What the exercise asks -
Print every line of the listing exactly, please.
[[ Data under study, beginning ]]
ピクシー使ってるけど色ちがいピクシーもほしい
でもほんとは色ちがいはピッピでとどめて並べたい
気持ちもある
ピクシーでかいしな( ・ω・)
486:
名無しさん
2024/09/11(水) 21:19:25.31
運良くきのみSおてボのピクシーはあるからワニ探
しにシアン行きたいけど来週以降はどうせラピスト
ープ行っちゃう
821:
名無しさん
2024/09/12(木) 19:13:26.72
[[ Data under study, end ]]
Reply -
ピクシー使ってるけど色ちがいピクシーもほしい
でもほんとは色ちがいはピッピでとどめて並べたい
気持ちもある
ピクシーでかいしな( ・ω・)
486:
名無しさん
2024/09/11(水) 21:19:25.31
運良くきのみSおてボのピクシーはあるからワニ探
しにシアン行きたいけど来週以降はどうせラピスト
ープ行っちゃう
821:
名無しさん
2024/09/12(木) 19:13:26.72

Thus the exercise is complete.